Forex Trading Using Technical Indicators

One of the main cornerstones of your new Forex Trading System will be a method or technique that can help you select the entry and exit points of all your trades. There are a large number of Technical Indicators that can be used to assist you in achieving this task including Stochastics, RSI, Bollinger Bands, MACD, Moving averages plus many more.

Unfortunately, as none of them can predict the Forex Market with anywhere near 100% accuracy, a recommended way forward would be to select one Technical Indicator at a time and then to determine its win:loss ratio and expectancy value as will be shown later in this course. There is a great amount of free information on the internet about Technical Indicators. Here are brief descriptions of two of them:
1. Simple Moving Average (SMA)

This indicator is calculated by dividing the sum of the past N period closing prices by the number of periods N. This is a lagging indicator with which traders try to use past price data to forecast future movements. The moving average is more accurate when used with longer number of periods. However, this also has the disadvantage of making it slower to react to new price changes.

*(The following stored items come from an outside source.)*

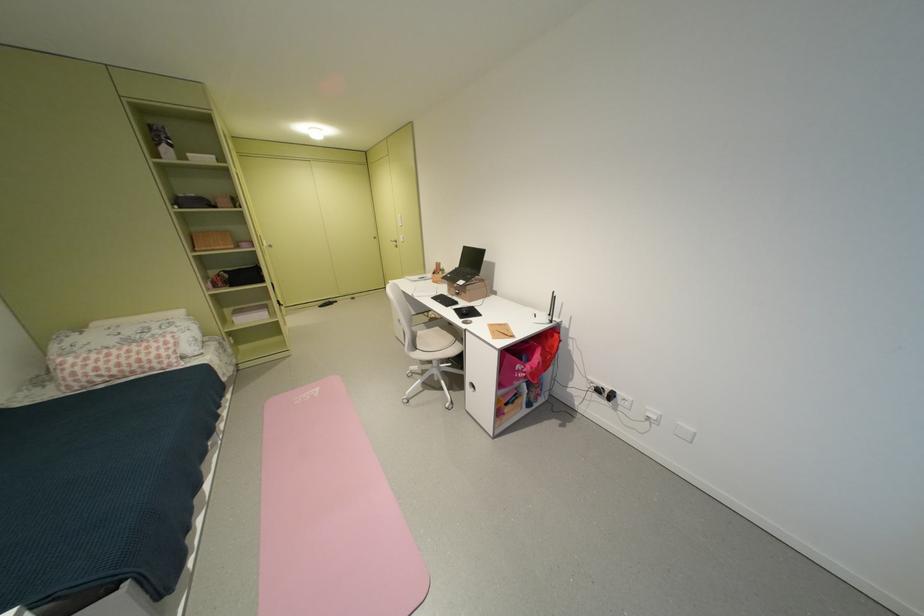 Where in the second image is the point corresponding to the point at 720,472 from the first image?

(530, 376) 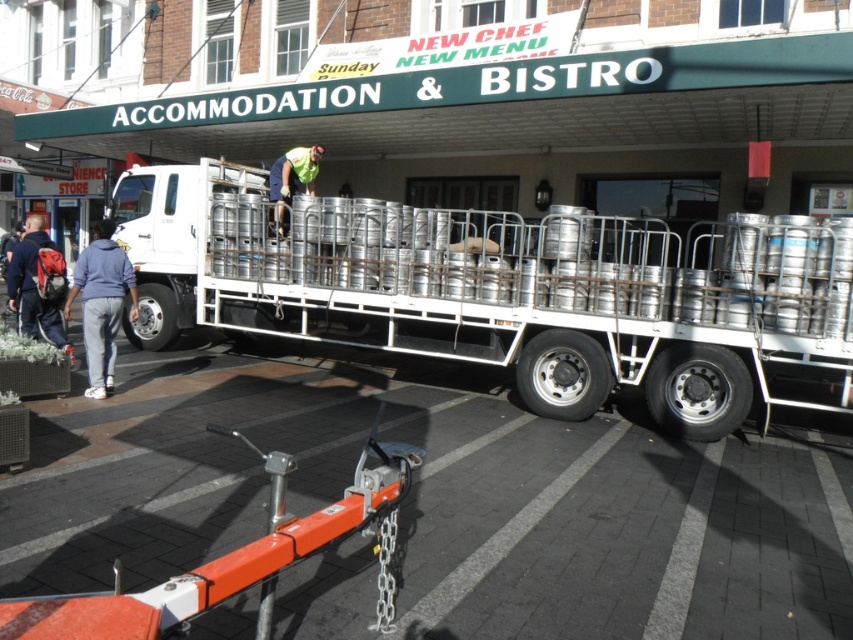 Looking at this image, you are a delivery driver who just arrived at the accommodation and bistro. You need to check if the metallic silver kegs at center are positioned safely below the green reflective vest at center before driving away. Is this the case?

Yes, the metallic silver kegs at center are positioned safely below the green reflective vest at center as described.

You are standing on the sidewalk and looking at the white flatbed truck. There are two points marked on the truck bed. Which point is closer to you, point 1 at coordinates (91,310) or point 2 at coordinates (283,161)?

Point 1 at coordinates (91,310) is closer to you than point 2 at coordinates (283,161).

You are a delivery driver who needs to ensure that the metallic silver kegs at center and the green reflective vest at center fit within the truck bed. Given that the truck bed has a width limit of 1 meter, can both items be placed side by side without exceeding the width limit?

The metallic silver kegs at center is wider than the green reflective vest at center. Since the truck bed has a width limit of 1 meter, the combined width of both items would exceed the limit, making it impossible to place them side by side without exceeding the width limit. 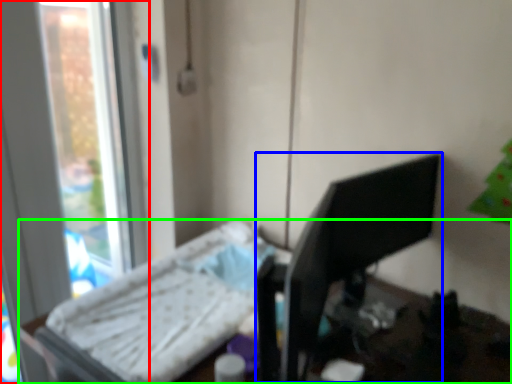 Question: Which object is the farthest from window (highlighted by a red box)? Choose among these: desktop computer (highlighted by a blue box) or furniture (highlighted by a green box).

Choices:
 (A) desktop computer
 (B) furniture

Answer: (A) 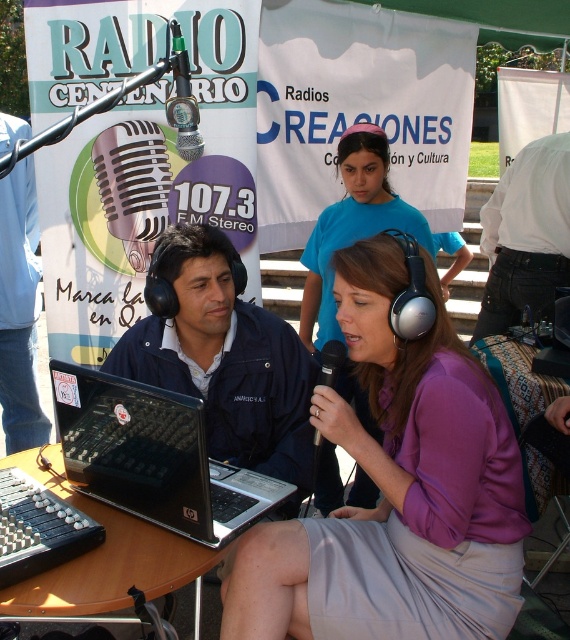 Question: Considering the real-world distances, which object is farthest from the black plastic laptop at center?

Choices:
 (A) dark blue jacket at center
 (B) black plastic round table at center
 (C) purple matte shirt at center
 (D) black metallic microphone at center

Answer: (D)

Question: Which object is positioned closest to the purple matte headphones at center?

Choices:
 (A) purple matte shirt at center
 (B) white cotton shirt at right
 (C) black plastic round table at center
 (D) black plastic laptop at center

Answer: (A)

Question: Which is nearer to the black plastic laptop at center?

Choices:
 (A) purple matte shirt at center
 (B) purple matte headphones at center
 (C) black plastic round table at center

Answer: (C)

Question: Can you confirm if purple matte headphones at center is positioned to the left of black metallic microphone at center?

Choices:
 (A) yes
 (B) no

Answer: (B)

Question: Considering the relative positions of purple matte shirt at center and black metallic microphone at center in the image provided, where is purple matte shirt at center located with respect to black metallic microphone at center?

Choices:
 (A) right
 (B) left

Answer: (A)

Question: Is purple matte shirt at center to the right of purple matte headphones at center from the viewer's perspective?

Choices:
 (A) yes
 (B) no

Answer: (B) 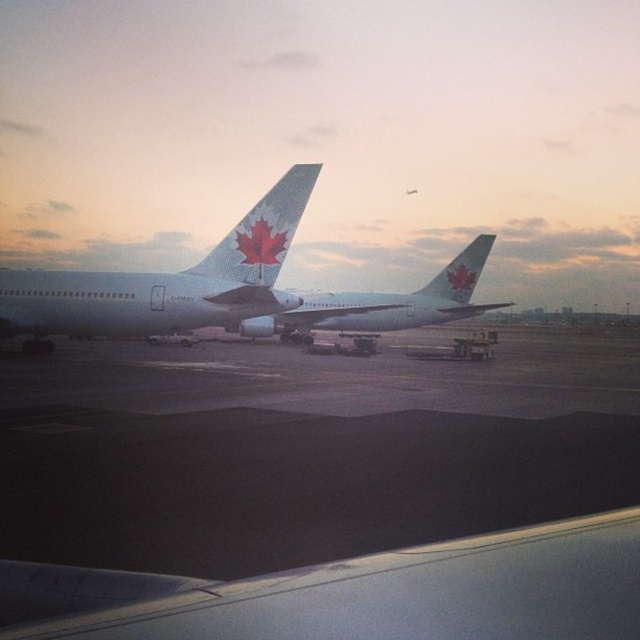 What do you see at coordinates (166, 282) in the screenshot? This screenshot has height=640, width=640. I see `white matte airplane at left` at bounding box center [166, 282].

Based on the photo, does white matte airplane at left appear on the right side of matte white tail at center?

Incorrect, white matte airplane at left is not on the right side of matte white tail at center.

Which is in front, point (122, 307) or point (205, 257)?

Point (122, 307) is more forward.

Where is `white matte airplane at left`? The image size is (640, 640). white matte airplane at left is located at coordinates (166, 282).

Does white matte airplane at left appear on the right side of matte white airplane at center?

Incorrect, white matte airplane at left is not on the right side of matte white airplane at center.

Who is taller, white matte airplane at left or matte white airplane at center?

Standing taller between the two is matte white airplane at center.

Is point (244, 253) farther from camera compared to point (444, 317)?

No, (244, 253) is closer to viewer.

Locate an element on the screen. This screenshot has height=640, width=640. white matte airplane at left is located at coordinates (166, 282).

Can you confirm if matte white airplane at center is thinner than matte white tail at center?

In fact, matte white airplane at center might be wider than matte white tail at center.

Is point (461, 257) farther from camera compared to point (228, 237)?

Yes, point (461, 257) is farther from viewer.

Find the location of a particular element. Image resolution: width=640 pixels, height=640 pixels. matte white airplane at center is located at coordinates (385, 304). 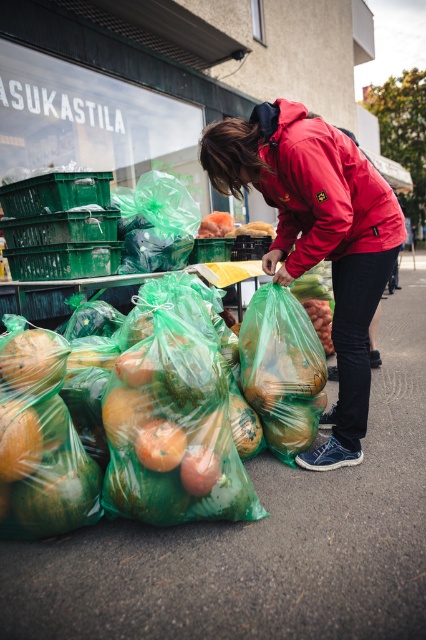 Which is in front, point (400, 241) or point (158, 422)?

Point (158, 422)

Is point (363, 417) positioned after point (166, 461)?

Yes, it is.

Identify the location of matte red jacket at center. (317, 236).

Measure the distance from red matte jacket at center to translucent plastic grocery bag at center.

A distance of 51.66 centimeters exists between red matte jacket at center and translucent plastic grocery bag at center.

Does point (281, 243) come farther from viewer compared to point (287, 292)?

Yes, point (281, 243) is farther from viewer.

Between point (296, 208) and point (276, 438), which one is positioned in front?

Point (296, 208)

This screenshot has width=426, height=640. Identify the location of red matte jacket at center. (322, 189).

Where is `translucent plastic bag of fruits at center`? translucent plastic bag of fruits at center is located at coordinates (112, 426).

Who is taller, translucent plastic bag of fruits at center or orange matte plastic bag at center?

With more height is translucent plastic bag of fruits at center.

Does point (161, 513) lie in front of point (158, 456)?

No, (161, 513) is behind (158, 456).

Identify the location of translucent plastic bag of fruits at center. Image resolution: width=426 pixels, height=640 pixels. (112, 426). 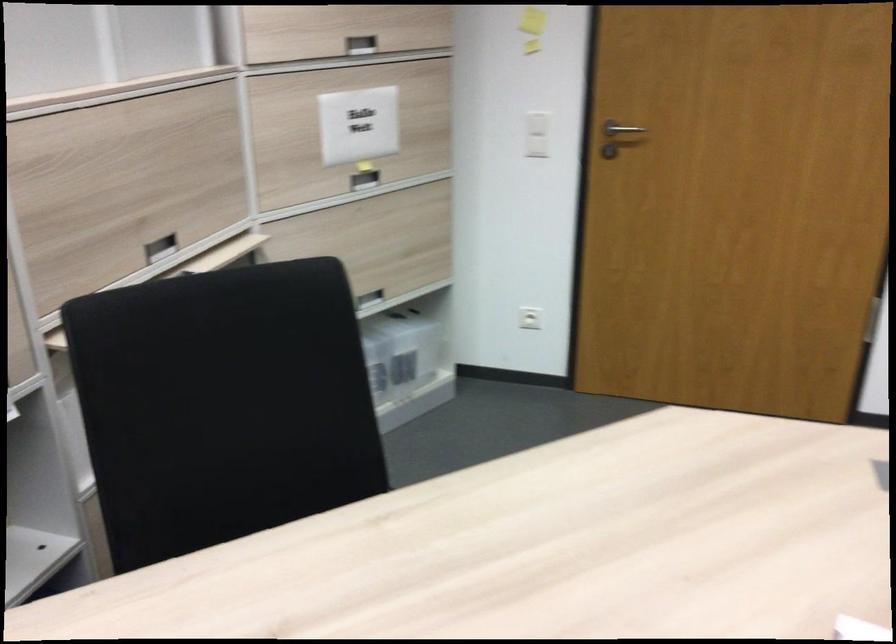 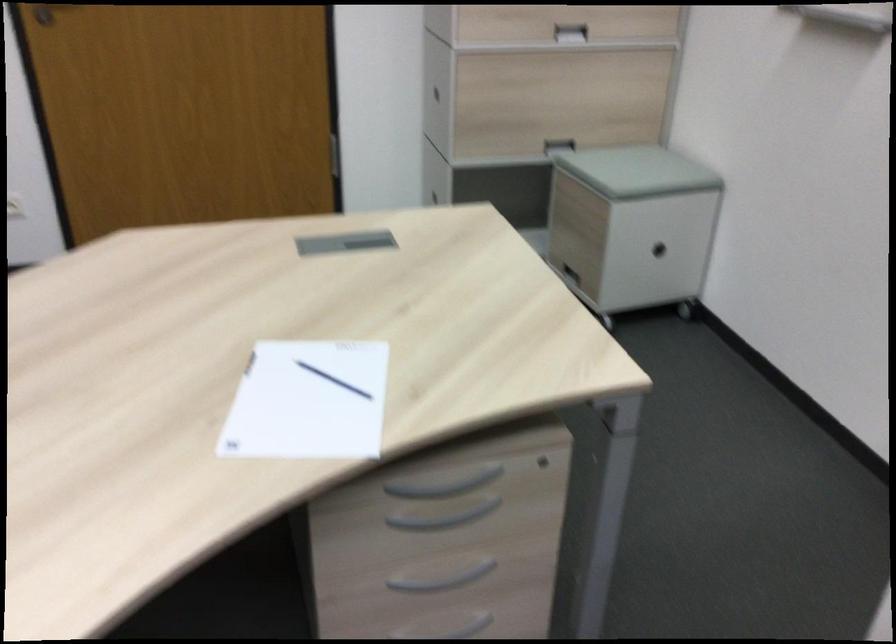 Question: The camera is either moving clockwise (left) or counter-clockwise (right) around the object. The first image is from the beginning of the video and the second image is from the end. Is the camera moving left or right when shooting the video?

Choices:
 (A) Left
 (B) Right

Answer: (A)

2. Exponential Moving Average (EMA)
The Simple Moving Average is a very good tool for quickly establishing Forex market trends. However, it does not cope very well with rapid price movements (spikes) because it gives just as much emphasis to older price data as to new. As traders are recommended to base their technical analysis on the latest data, the Exponential Moving Average indicator provides an improvement because its formula places more emphasis on recent currency quotes.

However, it is very important for you to realise that all technical indicators have inherent problems. One of the major ones is that most of them, if not all, were designed well before the birth of Forex and as such do not cope very well with its violent volatility. They were intended to deal with trading conditions that are the equivalent of you paddling a canoe at the seaside in light breezy weather. However, they do not perform very well in the tsunami type conditions that Forex is capable of generating. Consequently, these technical indicators really need to be updated and modified in order to cope with these new conditions.

However, this solution is not really a possibility unless you are brilliant at mathematics. A more workable way forward is to integrate your chosen technical indicators into a complete Forex Trading Strategy as will be shown in this course.